Some years ago, on the portable typewriter online forum, Darryl Rehr said Wilson’s surviving Hammonds were “a black curved Multiplex at the Wilson house, a green one in the White House and another green one located in one of the Smithsonian museums [there is also one in Wilson’s office at Princeton, above, and an Underwood at Woodrow Wilson House, Washington, below].
“Wilson always had two Hammonds on hand. The story was that he worked at them so furiously they would slow down as they heated up, so he always had a ‘cool’ machine on which to transfer his work when the other one heated.” Another source claims that at least one of the Hammonds had a Greek language shuttle.
Wilson’s green Hammond 12 found its way back to the White House after having been “carelessly given away” to his physician, Admiral Cary T. Grayson. It was found at the American Red Cross. “Maker-of-presidents” and John F.Kennedy Administration official David Lawrence told Kennedy about this, and Wilson’s Hammond was returned to the White House on February 6, 1962. Remarks at the presentation to the White House of Wilson's typewriter can be heard at
Wilson bought a Caligraph 2, his first typewriter, on June 8, 1883. The first thing he used it for was to write a note to Ellen Axson asking her to a concert. Axson became Wilson’s first wife.
Wilson was probably dyslexic. Some of the ways he used to handle the associated difficulties included learning shorthand and using a typewriter to write. He became a very good typist and used typewriters to compose his own speeches and other official documents as president of Princeton, Governor of New Jersey and President of the US.
Here is a ringing endorsement for Hammond from Wilson, which appears in a link from the Writers and Their Typewriters list on Richard Polt's The Classic Typewriter Page:
Making the Boy Scouts the only American youth organisation with a federal charter is tenuous grounds to bring up Wilson and his typewriters, I know, but worth it nonetheless.
The creator of the popular children’s books which became the Thomas the Tank Engine TV series (once voiced by Ringo Starr), Wilbert Vere Awdry, was born on this day in 1911 in Romsey Hampshire. He died, aged 85, at Rodborough, Stroud, Gloucestershire, on March 27, 1997.

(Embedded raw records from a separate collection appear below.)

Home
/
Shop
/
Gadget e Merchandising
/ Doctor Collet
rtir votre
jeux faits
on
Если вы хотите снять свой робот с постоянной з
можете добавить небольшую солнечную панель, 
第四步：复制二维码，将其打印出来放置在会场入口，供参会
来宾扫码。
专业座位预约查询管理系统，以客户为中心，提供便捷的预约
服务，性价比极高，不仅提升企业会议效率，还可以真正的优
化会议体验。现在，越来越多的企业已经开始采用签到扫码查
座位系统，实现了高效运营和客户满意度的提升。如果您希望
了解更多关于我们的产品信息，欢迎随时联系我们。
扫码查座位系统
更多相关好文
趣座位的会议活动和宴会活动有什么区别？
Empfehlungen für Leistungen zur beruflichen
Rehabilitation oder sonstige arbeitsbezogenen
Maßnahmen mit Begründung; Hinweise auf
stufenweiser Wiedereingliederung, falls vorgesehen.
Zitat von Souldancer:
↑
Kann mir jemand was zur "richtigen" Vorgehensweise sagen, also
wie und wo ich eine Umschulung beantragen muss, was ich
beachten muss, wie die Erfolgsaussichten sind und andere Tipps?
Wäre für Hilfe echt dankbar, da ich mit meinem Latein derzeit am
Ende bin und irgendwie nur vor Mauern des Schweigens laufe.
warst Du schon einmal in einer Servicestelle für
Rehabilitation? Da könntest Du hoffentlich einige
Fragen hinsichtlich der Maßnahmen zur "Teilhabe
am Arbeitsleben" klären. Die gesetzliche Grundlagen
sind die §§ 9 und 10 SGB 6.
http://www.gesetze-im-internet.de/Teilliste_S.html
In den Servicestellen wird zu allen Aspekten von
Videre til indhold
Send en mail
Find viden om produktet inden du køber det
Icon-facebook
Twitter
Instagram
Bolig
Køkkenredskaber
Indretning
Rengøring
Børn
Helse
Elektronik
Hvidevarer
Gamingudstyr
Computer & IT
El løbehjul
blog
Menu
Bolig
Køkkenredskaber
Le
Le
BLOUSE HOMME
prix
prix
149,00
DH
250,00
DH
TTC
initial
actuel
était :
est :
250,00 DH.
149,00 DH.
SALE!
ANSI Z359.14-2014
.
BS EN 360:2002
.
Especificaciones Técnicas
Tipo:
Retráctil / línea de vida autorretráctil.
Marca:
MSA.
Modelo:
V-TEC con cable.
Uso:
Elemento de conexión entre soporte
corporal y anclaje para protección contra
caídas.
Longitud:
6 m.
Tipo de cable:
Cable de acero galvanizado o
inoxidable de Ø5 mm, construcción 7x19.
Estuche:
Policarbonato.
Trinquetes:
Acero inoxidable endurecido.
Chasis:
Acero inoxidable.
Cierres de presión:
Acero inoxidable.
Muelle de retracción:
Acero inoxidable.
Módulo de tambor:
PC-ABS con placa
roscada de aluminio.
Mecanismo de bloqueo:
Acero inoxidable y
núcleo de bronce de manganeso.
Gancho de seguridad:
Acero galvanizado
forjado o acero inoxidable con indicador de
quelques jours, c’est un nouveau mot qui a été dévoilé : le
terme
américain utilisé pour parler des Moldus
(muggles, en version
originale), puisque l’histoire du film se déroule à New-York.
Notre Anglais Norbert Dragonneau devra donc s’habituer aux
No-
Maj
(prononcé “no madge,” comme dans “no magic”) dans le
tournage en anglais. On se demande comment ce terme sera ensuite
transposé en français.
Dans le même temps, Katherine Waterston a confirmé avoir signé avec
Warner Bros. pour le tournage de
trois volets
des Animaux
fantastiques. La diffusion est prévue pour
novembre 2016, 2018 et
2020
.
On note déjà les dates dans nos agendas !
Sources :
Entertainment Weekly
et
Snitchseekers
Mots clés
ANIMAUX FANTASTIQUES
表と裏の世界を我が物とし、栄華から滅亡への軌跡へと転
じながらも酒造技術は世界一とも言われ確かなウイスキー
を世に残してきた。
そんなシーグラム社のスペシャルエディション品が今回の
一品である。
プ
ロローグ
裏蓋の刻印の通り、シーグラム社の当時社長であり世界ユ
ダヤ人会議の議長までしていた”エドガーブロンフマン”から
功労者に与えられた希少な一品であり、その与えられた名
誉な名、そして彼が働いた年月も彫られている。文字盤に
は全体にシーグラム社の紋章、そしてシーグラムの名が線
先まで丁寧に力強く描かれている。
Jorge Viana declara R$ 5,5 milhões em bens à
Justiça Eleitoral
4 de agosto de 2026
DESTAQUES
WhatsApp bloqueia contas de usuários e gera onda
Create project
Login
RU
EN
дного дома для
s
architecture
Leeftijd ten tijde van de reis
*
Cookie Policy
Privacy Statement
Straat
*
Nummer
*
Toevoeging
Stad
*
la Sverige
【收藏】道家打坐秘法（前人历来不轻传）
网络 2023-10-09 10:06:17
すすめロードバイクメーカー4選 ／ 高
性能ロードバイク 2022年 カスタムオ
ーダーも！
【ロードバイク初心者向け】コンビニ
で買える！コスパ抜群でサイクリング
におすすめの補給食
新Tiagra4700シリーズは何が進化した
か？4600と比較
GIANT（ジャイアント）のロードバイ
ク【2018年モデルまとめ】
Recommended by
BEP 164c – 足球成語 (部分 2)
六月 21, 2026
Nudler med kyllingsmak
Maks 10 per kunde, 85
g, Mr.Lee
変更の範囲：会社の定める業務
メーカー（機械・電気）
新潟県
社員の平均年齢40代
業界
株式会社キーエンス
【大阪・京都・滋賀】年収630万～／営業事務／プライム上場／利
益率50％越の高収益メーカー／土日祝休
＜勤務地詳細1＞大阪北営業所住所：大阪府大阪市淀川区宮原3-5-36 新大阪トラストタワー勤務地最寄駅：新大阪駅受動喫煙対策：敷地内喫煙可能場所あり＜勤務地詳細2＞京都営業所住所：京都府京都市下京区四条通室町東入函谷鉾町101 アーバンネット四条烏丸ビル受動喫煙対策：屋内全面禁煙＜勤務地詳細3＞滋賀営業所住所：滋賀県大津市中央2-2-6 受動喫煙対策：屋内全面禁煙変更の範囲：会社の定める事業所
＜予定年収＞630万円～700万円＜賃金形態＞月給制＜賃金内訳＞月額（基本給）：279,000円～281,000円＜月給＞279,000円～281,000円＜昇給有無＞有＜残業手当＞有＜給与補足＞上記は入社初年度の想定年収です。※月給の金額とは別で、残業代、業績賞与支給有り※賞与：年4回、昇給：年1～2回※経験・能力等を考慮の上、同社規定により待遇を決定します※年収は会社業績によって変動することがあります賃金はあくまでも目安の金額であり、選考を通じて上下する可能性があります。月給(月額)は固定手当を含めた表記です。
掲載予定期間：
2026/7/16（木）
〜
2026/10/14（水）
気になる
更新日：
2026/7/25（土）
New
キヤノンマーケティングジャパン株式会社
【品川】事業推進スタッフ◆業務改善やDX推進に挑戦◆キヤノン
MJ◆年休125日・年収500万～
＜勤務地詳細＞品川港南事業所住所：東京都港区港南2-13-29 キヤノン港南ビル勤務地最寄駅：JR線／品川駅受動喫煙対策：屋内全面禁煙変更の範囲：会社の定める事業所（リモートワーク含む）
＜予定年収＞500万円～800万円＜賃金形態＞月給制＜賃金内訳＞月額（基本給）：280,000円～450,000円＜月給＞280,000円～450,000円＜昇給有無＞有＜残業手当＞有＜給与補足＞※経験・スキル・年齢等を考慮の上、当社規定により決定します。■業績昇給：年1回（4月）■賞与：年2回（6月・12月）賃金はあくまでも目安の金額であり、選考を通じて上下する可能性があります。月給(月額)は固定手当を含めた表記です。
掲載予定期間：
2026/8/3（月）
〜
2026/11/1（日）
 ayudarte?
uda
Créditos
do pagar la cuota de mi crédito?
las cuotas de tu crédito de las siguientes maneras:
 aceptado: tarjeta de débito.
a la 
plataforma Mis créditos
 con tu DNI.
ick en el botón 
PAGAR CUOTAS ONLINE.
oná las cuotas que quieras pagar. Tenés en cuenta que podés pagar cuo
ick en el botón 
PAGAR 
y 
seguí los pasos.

Awdry was an English clergyman and a railway enthusiast as well as an author. The Narrow Gauge Railway Museum at the Wharf Station of the Talyllyn Railway in Tywyn, Gwynedd, Wales, has a special section devoted to Awdry, with the reconstruction of part of his study at Stroud.
Madam and memoirist Xaviera Hollander was born Vera de Vries in Soerabaja, Dutch East Indies (now Indonesia) on this day in 1943. She is best known for her best-selling memoir The Happy Hooker: My Own Story (1971).
Hollander spent the first two years of her life in a Japanese internment camp. In her early 20s, she left Amsterdam for Johannesburg, where she became engaged to Carl Gordon, an American economist. When the engagement was broken off, she left South Africa for New York and was secretary of the Dutch consulate in Manhattan .
I enjoyed hearing JFK's remarks. Good audio quality!
As for the Hammond heating up when Wilson typed too much or too fast on it, that sounds like an old wives' tale to me. Hammonds aren't very speedy to begin with, and if it did heat up that probably only make it run smoother ...
Thanks to the shout-out to Rev. Awdry. Thanks to Thomas the Train, my son has a developed a greater appreciation for steam locomotives than those stinky, boxy diesels.
Though to paraphrase Woody Allen's opinion on sex, even the worst train I ever saw was still pretty good.
I had a similar experience. When son No 3, now 22, was very little, he loved Thomas. He had the full set of little toy trains from the series. I feel privileged to have grown up in a place and time when steam trains were still used. Do I find some common ground between typewriter lovers and steam train lovers? The Davis family, Alan, any others? Any real connection?
Maybe Wilson's Hammond just got "all steamed up"?
BTW, Richard, I've added an excerpt of Wilson's Hammond endorsement, linked from your Writers' Typewriters list on The Classic Typewriter Page.